■ Provided records ■
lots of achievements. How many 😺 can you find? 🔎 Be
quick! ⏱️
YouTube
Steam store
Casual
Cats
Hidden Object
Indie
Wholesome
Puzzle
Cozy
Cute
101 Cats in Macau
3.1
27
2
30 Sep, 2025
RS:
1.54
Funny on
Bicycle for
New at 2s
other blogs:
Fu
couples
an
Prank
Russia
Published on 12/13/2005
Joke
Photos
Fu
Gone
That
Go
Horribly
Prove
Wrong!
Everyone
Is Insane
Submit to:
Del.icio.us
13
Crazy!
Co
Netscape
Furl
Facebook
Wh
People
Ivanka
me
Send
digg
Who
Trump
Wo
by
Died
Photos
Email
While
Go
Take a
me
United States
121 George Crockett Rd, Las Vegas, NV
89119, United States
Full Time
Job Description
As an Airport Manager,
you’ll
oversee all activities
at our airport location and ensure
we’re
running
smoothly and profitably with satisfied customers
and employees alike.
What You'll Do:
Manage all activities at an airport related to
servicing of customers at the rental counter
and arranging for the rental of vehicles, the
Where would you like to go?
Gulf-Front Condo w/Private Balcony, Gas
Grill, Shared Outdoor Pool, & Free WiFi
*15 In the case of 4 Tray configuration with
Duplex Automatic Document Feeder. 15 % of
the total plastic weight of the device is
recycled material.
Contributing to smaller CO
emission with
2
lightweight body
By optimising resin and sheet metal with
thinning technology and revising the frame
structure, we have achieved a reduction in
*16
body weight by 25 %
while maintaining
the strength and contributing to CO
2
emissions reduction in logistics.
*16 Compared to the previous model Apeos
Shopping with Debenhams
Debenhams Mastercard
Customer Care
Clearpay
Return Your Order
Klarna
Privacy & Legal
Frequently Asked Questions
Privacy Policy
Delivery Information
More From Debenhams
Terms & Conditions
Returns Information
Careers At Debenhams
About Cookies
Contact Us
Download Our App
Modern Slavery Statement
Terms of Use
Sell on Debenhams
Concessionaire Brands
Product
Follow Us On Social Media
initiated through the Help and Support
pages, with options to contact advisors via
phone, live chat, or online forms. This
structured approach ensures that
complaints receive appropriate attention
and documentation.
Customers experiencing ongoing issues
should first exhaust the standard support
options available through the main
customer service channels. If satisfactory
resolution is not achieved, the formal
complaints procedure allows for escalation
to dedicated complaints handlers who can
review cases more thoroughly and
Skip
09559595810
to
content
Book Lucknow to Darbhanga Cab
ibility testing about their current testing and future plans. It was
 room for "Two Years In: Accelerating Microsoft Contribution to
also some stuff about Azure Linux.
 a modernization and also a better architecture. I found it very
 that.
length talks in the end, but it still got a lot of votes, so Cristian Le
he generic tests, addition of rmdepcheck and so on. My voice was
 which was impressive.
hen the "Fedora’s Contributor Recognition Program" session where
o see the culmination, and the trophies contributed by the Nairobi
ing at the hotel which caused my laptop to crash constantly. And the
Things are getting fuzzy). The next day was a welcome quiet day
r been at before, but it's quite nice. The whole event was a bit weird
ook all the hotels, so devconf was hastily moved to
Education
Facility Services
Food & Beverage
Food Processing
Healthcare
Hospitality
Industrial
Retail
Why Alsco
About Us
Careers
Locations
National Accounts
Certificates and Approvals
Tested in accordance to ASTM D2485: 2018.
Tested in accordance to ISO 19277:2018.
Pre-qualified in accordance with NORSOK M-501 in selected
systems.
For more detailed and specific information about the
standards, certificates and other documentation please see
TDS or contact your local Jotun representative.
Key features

■ What you have to do ■
Everything from the first line of the material through the line containing "Tray configuration with" is to be printed exactly; lines after that are to be left out.

■ Expected output ■
lots of achievements. How many 😺 can you find? 🔎 Be
quick! ⏱️
YouTube
Steam store
Casual
Cats
Hidden Object
Indie
Wholesome
Puzzle
Cozy
Cute
101 Cats in Macau
3.1
27
2
30 Sep, 2025
RS:
1.54
Funny on
Bicycle for
New at 2s
other blogs:
Fu
couples
an
Prank
Russia
Published on 12/13/2005
Joke
Photos
Fu
Gone
That
Go
Horribly
Prove
Wrong!
Everyone
Is Insane
Submit to:
Del.icio.us
13
Crazy!
Co
Netscape
Furl
Facebook
Wh
People
Ivanka
me
Send
digg
Who
Trump
Wo
by
Died
Photos
Email
While
Go
Take a
me
United States
121 George Crockett Rd, Las Vegas, NV
89119, United States
Full Time
Job Description
As an Airport Manager,
you’ll
oversee all activities
at our airport location and ensure
we’re
running
smoothly and profitably with satisfied customers
and employees alike.
What You'll Do:
Manage all activities at an airport related to
servicing of customers at the rental counter
and arranging for the rental of vehicles, the
Where would you like to go?
Gulf-Front Condo w/Private Balcony, Gas
Grill, Shared Outdoor Pool, & Free WiFi
*15 In the case of 4 Tray configuration with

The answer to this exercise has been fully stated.